Little alarm was expressed when Deputy Mayor Shawn Lewis unveiled the Request for Proposals (RFP) results seeking organizations to manage low barrier hubs designed to aid London’s homeless populace.
The City staff has recommended the Council approve the establishment of three hubs, slated to open in December with a total of 44 beds. This figure is projected to increase to 73 beds dispersed across five locations by May 2024.
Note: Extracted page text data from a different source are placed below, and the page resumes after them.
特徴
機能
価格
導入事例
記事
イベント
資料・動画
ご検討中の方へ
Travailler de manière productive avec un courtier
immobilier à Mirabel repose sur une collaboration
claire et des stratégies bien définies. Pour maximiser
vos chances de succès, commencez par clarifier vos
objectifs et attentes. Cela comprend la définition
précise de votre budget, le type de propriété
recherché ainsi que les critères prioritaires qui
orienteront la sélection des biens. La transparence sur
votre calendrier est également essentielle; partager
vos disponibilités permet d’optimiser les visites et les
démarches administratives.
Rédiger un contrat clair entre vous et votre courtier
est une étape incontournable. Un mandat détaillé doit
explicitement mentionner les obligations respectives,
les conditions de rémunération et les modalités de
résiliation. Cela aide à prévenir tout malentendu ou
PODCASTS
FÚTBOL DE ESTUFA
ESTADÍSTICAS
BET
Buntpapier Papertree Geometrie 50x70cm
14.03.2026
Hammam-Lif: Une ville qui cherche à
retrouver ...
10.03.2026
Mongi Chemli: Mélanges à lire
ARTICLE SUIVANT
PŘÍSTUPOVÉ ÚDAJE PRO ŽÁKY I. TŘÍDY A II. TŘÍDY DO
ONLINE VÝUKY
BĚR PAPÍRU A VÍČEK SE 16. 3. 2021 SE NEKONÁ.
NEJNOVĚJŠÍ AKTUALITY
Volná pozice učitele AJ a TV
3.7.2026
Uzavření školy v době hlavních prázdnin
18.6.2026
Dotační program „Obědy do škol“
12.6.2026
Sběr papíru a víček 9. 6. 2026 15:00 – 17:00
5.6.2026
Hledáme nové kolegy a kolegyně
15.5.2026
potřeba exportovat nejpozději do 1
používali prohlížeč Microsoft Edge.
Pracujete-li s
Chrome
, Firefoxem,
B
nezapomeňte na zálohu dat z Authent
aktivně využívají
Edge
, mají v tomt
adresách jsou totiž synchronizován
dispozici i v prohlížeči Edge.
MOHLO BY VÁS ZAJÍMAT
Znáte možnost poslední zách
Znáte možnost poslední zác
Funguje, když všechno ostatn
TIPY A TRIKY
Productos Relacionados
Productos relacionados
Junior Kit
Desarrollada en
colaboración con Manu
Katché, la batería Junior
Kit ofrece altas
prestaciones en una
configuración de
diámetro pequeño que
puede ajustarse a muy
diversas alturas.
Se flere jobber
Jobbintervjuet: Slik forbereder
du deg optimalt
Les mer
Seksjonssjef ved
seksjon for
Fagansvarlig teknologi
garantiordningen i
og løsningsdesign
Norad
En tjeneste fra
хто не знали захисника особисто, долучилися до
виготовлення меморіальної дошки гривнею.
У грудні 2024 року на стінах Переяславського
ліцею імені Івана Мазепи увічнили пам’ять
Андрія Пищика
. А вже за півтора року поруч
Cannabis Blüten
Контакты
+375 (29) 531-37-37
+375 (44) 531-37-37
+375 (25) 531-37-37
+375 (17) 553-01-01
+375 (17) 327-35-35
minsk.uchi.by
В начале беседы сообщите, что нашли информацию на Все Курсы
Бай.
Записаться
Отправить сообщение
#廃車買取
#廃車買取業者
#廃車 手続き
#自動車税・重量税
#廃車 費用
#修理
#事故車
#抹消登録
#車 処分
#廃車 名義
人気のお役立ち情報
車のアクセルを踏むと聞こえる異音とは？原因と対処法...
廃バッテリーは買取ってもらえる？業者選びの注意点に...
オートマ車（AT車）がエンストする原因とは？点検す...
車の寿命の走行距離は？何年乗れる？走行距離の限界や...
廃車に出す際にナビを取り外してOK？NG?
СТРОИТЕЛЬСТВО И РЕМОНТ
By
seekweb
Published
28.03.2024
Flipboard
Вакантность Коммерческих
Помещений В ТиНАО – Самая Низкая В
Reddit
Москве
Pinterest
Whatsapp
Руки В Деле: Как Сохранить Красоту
Expectations are set for the second year, where all the three hubs will operate 73 beds at a cumulative cost of $8,158,362. Although each location may have varying budgets, the mean annual cost amounts to $111,759 for each bed.
Lewis rationalized this expenditure by comparing it to the cost of an emergency room bed, stating, “An emergency room bed is half-a-million dollars a year, in comparison, this is about a fifth of the cost.”
Coun. Susan Stevenson joined the conversation on Wednesday, voicing an interest in exploring alternative methods of utilizing the funds, aiming to reach a larger target group. She urged her colleagues to leave nothing to chance, encouraging innovation and creativity in the bid to help more citizens.
Stevenson, while acknowledging the 600 high-need individuals without shelter, criticized the plan of availing 44 new beds by December and an additional 29 by May 2024 as “underwhelming.”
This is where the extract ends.